Drechslerella dactyloides and Dactylaria brochopaga mediated structural defense in tomato plants pre-challenged with Meloidogyne incognita

Abstract

The present study was undertaken with the objectives to study Drechslerella dactyloides NDAd-05 and Dactylaria brochopaga NDDb-15 mediated induction of structural defense responses leading to lower disease development and promoting growth in tomato pre-challenged with Meloidogyne incognita. The potential strains D. dactyloides NDAd-05 and D. brochopaga NDDb-15 were taken from Plant-Microbe Interaction and Rhizosphere Biology Lab, ICAR-National Bureau of Agriculturally Important Microorganisms, Kushmaur, Maunath Bhanjan, India. In vitro root colonization assay was performed using D. dactyloides NDAd-05 and D. brochopaga NDDb-15 in sand:soil culture (2:1) and significant tomato root colonization by NDAd-05 and NDDb-15 was recorded.
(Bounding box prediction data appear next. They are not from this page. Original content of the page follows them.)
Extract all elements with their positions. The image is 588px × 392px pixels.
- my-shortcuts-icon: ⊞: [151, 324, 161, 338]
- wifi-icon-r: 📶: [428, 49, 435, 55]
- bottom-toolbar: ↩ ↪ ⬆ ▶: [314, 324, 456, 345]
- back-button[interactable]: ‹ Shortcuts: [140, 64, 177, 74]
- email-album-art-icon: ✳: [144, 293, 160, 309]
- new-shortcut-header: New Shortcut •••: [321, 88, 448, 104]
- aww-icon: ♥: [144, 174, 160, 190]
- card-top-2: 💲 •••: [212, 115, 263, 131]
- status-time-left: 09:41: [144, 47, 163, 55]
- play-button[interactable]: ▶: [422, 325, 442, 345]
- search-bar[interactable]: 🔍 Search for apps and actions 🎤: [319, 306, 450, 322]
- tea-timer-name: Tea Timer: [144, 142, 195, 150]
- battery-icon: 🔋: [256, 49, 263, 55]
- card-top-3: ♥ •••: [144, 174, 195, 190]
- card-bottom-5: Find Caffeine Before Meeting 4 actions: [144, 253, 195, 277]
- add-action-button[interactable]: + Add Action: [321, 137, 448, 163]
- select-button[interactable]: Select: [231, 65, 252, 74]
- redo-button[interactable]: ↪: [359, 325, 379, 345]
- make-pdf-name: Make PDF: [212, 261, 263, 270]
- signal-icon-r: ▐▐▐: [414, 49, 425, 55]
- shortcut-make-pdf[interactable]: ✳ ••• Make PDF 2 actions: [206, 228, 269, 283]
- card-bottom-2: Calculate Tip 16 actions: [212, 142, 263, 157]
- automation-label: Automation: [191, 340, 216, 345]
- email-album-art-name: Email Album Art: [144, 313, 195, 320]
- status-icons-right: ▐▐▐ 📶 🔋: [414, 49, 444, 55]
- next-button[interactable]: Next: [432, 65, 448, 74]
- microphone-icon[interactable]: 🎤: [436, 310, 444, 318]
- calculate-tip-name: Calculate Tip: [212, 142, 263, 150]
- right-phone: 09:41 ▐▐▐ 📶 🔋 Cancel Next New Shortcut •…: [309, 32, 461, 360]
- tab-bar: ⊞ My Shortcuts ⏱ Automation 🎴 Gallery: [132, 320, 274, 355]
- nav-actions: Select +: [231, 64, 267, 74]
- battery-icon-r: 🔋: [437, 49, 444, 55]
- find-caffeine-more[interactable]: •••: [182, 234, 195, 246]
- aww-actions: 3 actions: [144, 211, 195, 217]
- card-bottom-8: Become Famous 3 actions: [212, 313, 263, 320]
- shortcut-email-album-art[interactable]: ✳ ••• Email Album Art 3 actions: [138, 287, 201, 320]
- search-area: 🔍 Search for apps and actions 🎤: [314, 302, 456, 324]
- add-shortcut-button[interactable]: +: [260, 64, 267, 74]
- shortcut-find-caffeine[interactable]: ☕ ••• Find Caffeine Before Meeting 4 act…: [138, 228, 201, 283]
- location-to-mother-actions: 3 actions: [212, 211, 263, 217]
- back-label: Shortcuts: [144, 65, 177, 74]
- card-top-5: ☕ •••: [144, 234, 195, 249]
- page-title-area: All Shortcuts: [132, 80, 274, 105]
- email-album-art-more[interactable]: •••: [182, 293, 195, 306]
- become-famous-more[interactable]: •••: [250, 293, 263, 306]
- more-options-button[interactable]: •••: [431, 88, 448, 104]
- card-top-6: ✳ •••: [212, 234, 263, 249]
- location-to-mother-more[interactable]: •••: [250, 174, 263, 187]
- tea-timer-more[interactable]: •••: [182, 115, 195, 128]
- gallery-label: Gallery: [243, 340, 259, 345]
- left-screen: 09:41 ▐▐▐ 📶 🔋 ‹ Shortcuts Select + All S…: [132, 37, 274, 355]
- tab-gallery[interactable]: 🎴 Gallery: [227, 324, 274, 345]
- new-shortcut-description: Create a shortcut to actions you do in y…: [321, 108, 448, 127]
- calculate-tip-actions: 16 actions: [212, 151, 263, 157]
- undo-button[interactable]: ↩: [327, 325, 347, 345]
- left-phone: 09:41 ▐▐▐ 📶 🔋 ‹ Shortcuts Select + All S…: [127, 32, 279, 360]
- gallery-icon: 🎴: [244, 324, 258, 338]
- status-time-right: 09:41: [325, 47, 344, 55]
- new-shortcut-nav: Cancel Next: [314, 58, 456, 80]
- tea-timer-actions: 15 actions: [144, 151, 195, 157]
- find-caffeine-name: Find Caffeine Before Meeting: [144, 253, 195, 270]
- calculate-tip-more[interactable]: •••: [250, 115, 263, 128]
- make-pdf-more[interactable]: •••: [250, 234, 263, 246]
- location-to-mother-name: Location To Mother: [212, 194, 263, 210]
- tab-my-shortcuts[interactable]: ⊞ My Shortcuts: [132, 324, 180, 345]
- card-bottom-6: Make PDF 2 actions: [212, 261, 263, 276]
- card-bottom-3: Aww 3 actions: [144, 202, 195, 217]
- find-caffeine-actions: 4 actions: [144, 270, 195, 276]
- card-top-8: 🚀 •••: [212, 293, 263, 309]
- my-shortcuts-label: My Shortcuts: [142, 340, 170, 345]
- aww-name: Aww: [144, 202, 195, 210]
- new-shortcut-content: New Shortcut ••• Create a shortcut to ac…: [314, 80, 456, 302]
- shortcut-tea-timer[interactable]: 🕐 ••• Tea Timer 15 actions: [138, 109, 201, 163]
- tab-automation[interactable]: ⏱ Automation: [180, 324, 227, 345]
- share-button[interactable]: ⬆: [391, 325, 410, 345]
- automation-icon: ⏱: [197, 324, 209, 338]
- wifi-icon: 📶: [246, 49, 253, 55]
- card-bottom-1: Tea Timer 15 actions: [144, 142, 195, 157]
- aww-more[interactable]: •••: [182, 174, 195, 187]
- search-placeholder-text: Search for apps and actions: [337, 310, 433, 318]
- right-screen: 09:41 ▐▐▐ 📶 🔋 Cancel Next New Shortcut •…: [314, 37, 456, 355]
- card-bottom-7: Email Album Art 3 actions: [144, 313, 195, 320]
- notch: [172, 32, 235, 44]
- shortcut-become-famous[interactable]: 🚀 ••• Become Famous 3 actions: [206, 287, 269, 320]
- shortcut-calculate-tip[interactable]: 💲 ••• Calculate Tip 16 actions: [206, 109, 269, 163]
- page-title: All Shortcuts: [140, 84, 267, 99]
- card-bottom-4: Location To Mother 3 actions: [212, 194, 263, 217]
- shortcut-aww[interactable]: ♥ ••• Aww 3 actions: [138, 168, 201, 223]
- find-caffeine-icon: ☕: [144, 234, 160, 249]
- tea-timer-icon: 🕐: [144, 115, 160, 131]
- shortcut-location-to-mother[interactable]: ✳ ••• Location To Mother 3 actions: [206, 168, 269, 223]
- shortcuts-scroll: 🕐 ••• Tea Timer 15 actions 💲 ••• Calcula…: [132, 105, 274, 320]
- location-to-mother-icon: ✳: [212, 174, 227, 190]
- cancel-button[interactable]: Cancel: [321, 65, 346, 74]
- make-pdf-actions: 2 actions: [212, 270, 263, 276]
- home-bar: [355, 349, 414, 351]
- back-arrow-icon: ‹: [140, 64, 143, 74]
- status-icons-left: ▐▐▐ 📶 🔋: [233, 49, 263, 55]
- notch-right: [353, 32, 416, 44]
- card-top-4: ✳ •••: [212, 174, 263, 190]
The study elucidated multifarious effects of D. dactyloides NDAd-05 and D. brochopaga NDDb-15 when inoculated either individually or in combination in tomato plants pre-challenged with M. incognita. Additionally, D. dactyloides NDAd-05 and D. brochopaga NDDb-15 increased antioxidant as well as biocontrol activities significantly in tomato against M. incognita. Microscopic visualization of H2O2 and superoxide radicals in tomato leaves further corroborated the above findings. Further, inoculation of D. dactyloides NDAd-05 and D. brochopaga NDDb-15 activated the phenylpropanoid pathway in roots leading to increase cell wall lignifications and pectin deposition in tomato roots in addition to direct trapping and parasitizing of juveniles and adults of M. incognita. From the results it can be concluded that increased cell wall lignifications and pectin deposition probably restricted the entry of nematodes and ultimately decreased the M. incognita population in tomato roots. It was also observed that plants treated with bioagents individually or in combination modulated the phenotypical alterations and assisted plant growth promotion. This might be due to the interaction-dependent modulation of physio-biochemical pathways in the tomato plants which ultimately reduced the inoculum potential and disease intensity of M. incognita.